Love at first sight, opposites attract, meant for each other: all of these clichés can be equated to chemical reactions.
So yes, Riri, it really is Love on the Brain.
“It’s thought that there are three types of love systems in the brain,” said Professor Doug White, who teaches the Natural History of Love at Albion College. “There’s one for lust, and it’s associated with testosterone. There’s one for romantic love – the kind of Valentine’s Day love – that has to do with reward systems and dopamine, norepinephrine and serotonin. Then there is attachment: couples who are together for a long time, parents and their children or children and their parents.”
These systems are triggered through visual stimulus and social bonding.
“A hormone, called oxytocin, is released when we bond socially. It’s released as a result of an incompletely understood set of pathways,” said Dr. Craig Streu, a 2004 Albion graduate and an assistant professor of biochemistry, in an email.
Strangely enough, this chemical is also involved in maternal bonding. The early stages of romantic love are often associated with incredibly high levels of dopamine-rich rewards, the aforementioned second system. A ‘love cocktail’ is created when oxytocin is mixed with dopamine and serotonin to launch a relationship into the head-over-heels honeymoon phase.
Even love at first sight can be broken down into scientific components.
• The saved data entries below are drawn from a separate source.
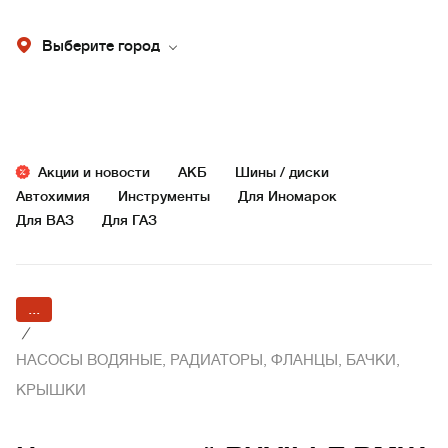
Выберите город
Акции и новости
АКБ
Шины / диски
Автохимия
Инструменты
Для Иномарок
Для ВАЗ
Для ГАЗ
...
/
НАСОСЫ ВОДЯНЫЕ, РАДИАТОРЫ, ФЛАНЦЫ, БАЧКИ,
КРЫШКИ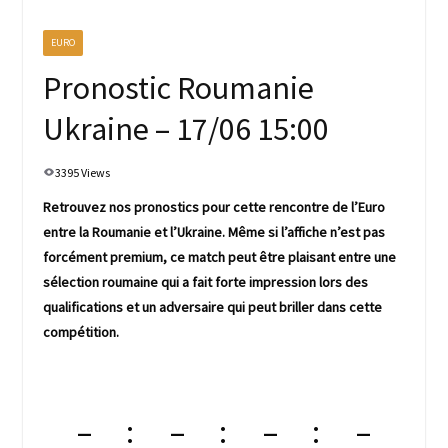
EURO
Pronostic Roumanie
Ukraine – 17/06 15:00
3395 Views
Retrouvez nos pronostics pour cette rencontre de l’Euro
entre la Roumanie et l’Ukraine. Même si l’affiche n’est pas
forcément premium, ce match peut être plaisant entre une
sélection roumaine qui a fait forte impression lors des
qualifications et un adversaire qui peut briller dans cette
compétition.
–
–
–
–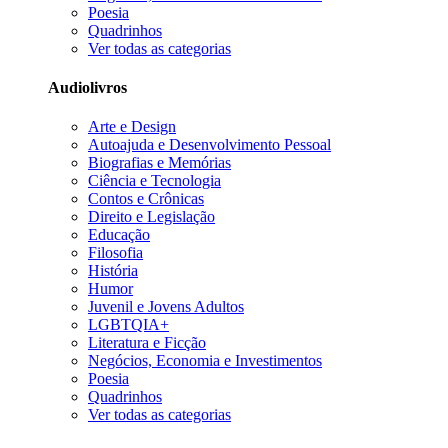
Poesia
Quadrinhos
Ver todas as categorias
Audiolivros
Arte e Design
Autoajuda e Desenvolvimento Pessoal
Biografias e Memórias
Ciência e Tecnologia
Contos e Crônicas
Direito e Legislação
Educação
Filosofia
História
Humor
Juvenil e Jovens Adultos
LGBTQIA+
Literatura e Ficção
Negócios, Economia e Investimentos
Poesia
Quadrinhos
Ver todas as categorias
“These systems, they’re very visually triggered – especially [in] men. Biologically, beauty can be defined in relation to reproduction,” said White. “The health and fertility of a mate is reflected in body symmetry, body proportions that correspond with fertility and facial symmetry as well.”
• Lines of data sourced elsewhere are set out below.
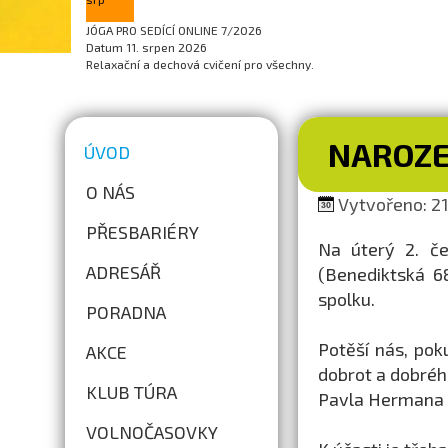
JÓGA PRO SEDÍCÍ ONLINE 7/2026
Datum
11. srpen 2026
Relaxační a dechová cvičení pro všechny.
NAROZE
ÚVOD
O NÁS
Vytvořeno: 21
PŘESBARIÉRY
Na úterý 2. č
ADRESÁŘ
(Benediktská 6
spolku.
PORADNA
Potěší nás, pok
AKCE
dobrot a dobréh
KLUB TÚRA
Pavla Hermana a
VOLNOČASOVKY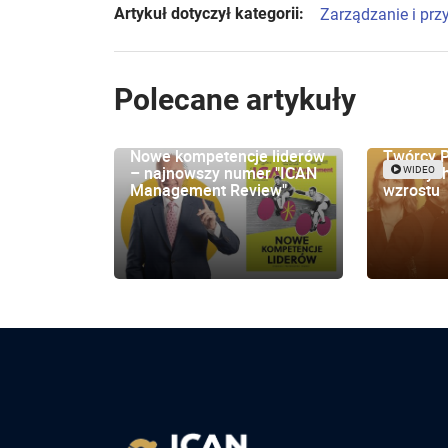
Artykuł dotyczył kategorii:
Zarządzanie i pr
Polecane artykuły
Nowe kompetencje liderów
Twórcy P
– najnowszy numer "ICAN
o nowych
WIDEO
Management Review"
wzrostu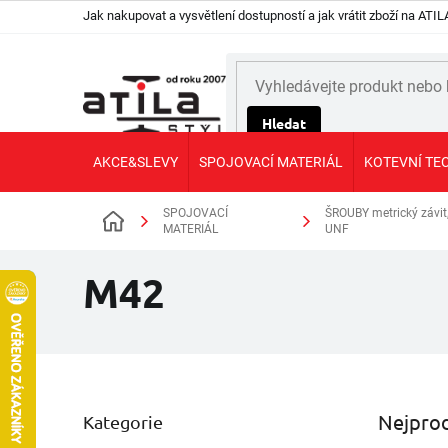
Přejít
Jak nakupovat a vysvětlení dostupností a jak vrátit zboží na AT
na
obsah
Hledat
AKCE&SLEVY
SPOJOVACÍ MATERIÁL
KOTEVNÍ TE
SPOJOVACÍ
ŠROUBY metrický závit
Domů
MATERIÁL
UNF
M42
P
Nejprod
Kategorie
Přeskočit
o
kategorie
s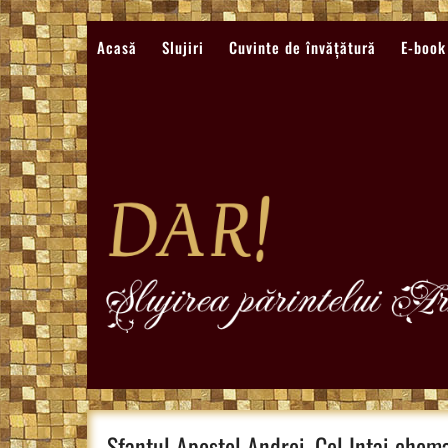
Sari
la
Acasă
Slujiri
Cuvinte de învățătură
E-book
conținut
Sfantul Apostol Andrei, Cel Intai chema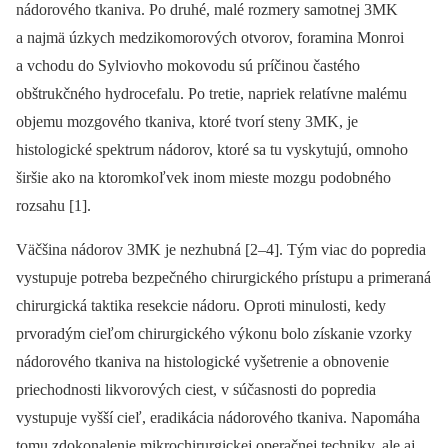
nádorového tkaniva. Po druhé, malé rozmery samotnej 3MK
a najmä úzkych medzikomorových otvorov, foramina Monroi
a vchodu do Sylviovho mokovodu sú príčinou častého
obštrukčného hydrocefalu. Po tretie, napriek relatívne malému
objemu mozgového tkaniva, ktoré tvorí steny 3MK, je
histologické spektrum nádorov, ktoré sa tu vyskytujú, omnoho
širšie ako na ktoromkoľvek inom mieste mozgu podobného
rozsahu [1].
Väčšina nádorov 3MK je nezhubná [2–4]. Tým viac do popredia
vystupuje potreba bezpečného chirurgického prístupu a primeraná
chirurgická taktika resekcie nádoru. Oproti minulosti, kedy
prvoradým cieľom chirurgického výkonu bolo získanie vzorky
nádorového tkaniva na histologické vyšetrenie a obnovenie
priechodnosti likvorových ciest, v súčasnosti do popredia
vystupuje vyšší cieľ, eradikácia nádorového tkaniva. Napomáha
tomu zdokonalenie mikrochirurgickej operačnej techniky, ale aj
Scientific studies can also help with your romantic life. Take aphrodisiacs for example. Though not all have been proven to work, some show promise in recent dissertations. In a study conducted by Time, gingko biloba extracts, maca root vegetables and ginseng are presented as the best aphrodisiacs so far.
“Sex hormone levels can raise libido, but there are limits,” said Streu. “Additional sex hormones in a perfectly healthy young adult will not raise libido like they can in older individuals with lower levels.”
The New York Times conducted study where love was somewhat artificially created. Staring into each other’s eyes for four minutes generated affinity between the subjects. Youtube’s SoulPancake decided to test it out and invited six couples, all in varying periods of a relationship, and strangers. The study’s results were strengthened when all six couplings expressed their love and intimate thoughts after the four minutes were up. A man in a relationship for 55 years said to his spouse “I realize how much I need you and what you mean to me and because that’s the truth. I couldn’t imagine being with anybody else.” According to a study done in Japan, this activity synchronizes brain activity, creating familiarity and affection.
Love is a science, but don’t let this debunk your ideas of love at first sight. Use these science tips to your advantage this Valentine’s Day and romance the day away.